> [Task objective] Going through the material below, please gather all lines with the word "Speaker" in them.

========================================================================

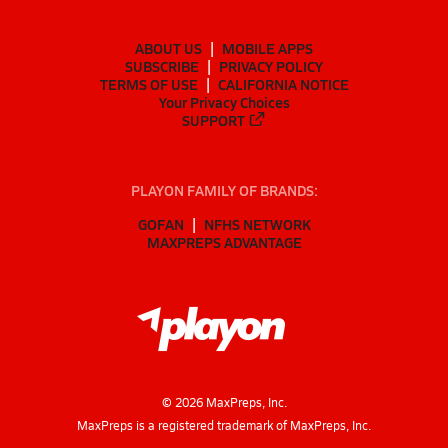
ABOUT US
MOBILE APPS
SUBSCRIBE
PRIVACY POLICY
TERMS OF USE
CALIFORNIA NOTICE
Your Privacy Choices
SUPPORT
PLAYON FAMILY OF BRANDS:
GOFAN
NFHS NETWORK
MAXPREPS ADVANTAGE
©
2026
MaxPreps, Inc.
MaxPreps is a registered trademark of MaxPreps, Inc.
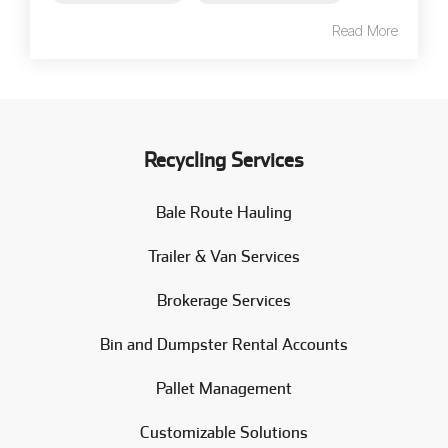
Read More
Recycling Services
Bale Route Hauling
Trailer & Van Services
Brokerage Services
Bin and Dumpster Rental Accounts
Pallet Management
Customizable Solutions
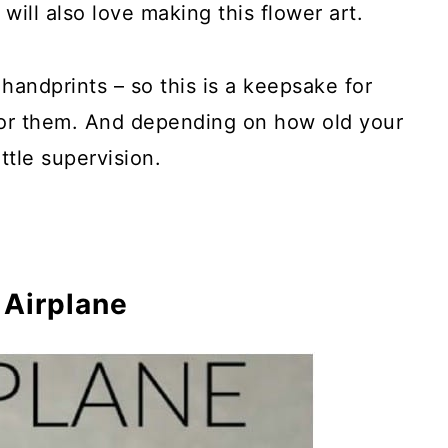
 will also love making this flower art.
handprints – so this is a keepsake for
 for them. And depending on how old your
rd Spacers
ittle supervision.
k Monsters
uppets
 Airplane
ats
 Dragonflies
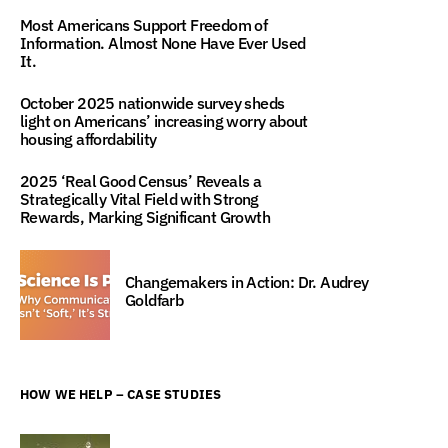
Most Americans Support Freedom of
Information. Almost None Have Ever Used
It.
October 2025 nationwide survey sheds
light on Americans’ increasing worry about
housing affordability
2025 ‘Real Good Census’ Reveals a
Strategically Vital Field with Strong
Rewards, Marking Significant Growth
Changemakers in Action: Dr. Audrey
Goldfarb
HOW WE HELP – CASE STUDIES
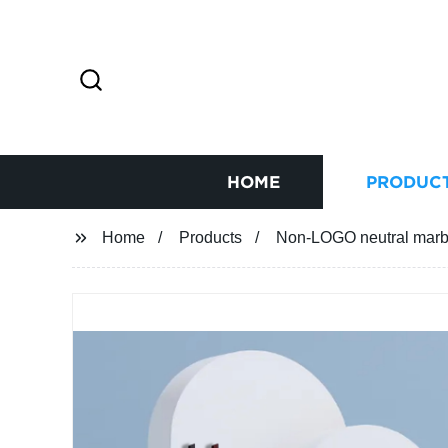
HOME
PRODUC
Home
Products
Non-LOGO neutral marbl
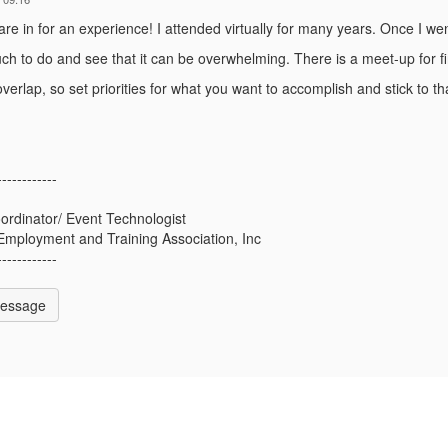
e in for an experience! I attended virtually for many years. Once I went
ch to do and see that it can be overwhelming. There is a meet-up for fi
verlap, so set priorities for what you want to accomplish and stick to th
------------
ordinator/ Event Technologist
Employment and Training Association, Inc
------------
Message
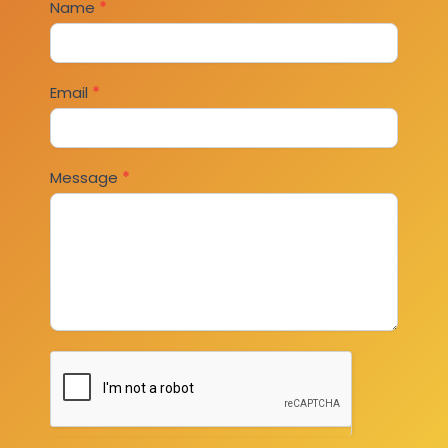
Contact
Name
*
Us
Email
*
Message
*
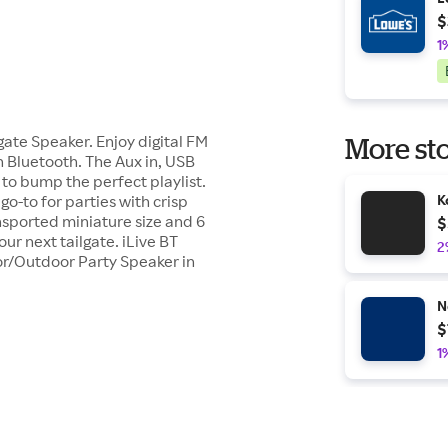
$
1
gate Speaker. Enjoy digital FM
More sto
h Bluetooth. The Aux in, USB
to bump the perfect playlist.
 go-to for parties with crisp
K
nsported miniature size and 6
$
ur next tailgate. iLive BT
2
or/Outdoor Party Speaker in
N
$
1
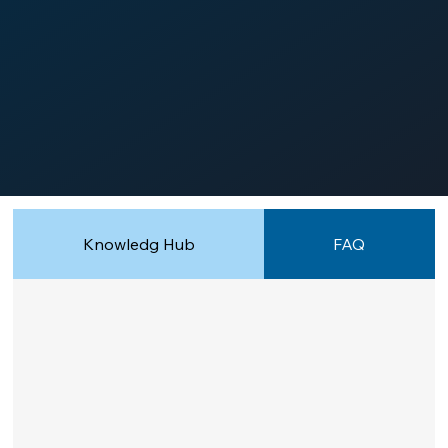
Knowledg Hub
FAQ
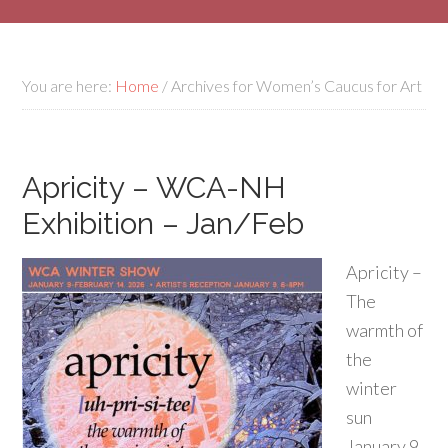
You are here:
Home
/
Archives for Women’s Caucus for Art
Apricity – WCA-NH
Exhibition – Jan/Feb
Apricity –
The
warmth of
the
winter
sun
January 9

========================================================================

> [Solved exercise]
gate Speaker. Enjoy digital FM
or/Outdoor Party Speaker in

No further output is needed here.